[The data — start]

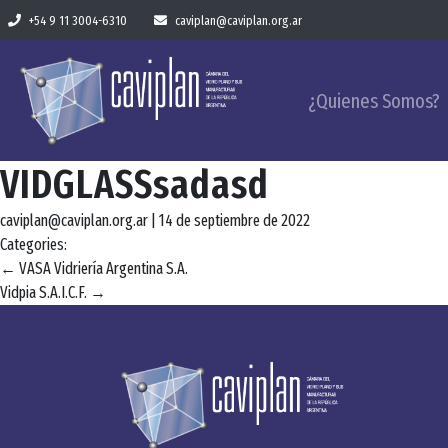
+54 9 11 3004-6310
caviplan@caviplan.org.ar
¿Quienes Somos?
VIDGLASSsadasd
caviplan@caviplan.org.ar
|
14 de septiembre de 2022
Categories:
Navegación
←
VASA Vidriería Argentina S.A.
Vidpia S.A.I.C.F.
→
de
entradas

[The data — finish]
[The data — start]

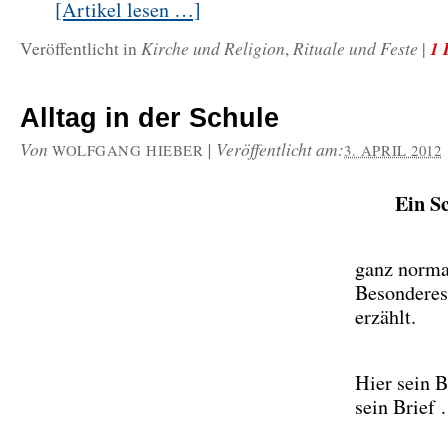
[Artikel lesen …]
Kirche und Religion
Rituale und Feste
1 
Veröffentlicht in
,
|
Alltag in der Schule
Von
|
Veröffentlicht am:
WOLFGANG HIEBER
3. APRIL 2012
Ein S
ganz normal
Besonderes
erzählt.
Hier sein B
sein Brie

[The data — finish]
[The data — start]

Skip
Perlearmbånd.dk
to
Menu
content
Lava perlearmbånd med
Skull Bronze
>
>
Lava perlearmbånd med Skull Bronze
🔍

[The data — finish]

In how many lines of the entries does "Veröffentlicht" appear? Reply with only the number.

2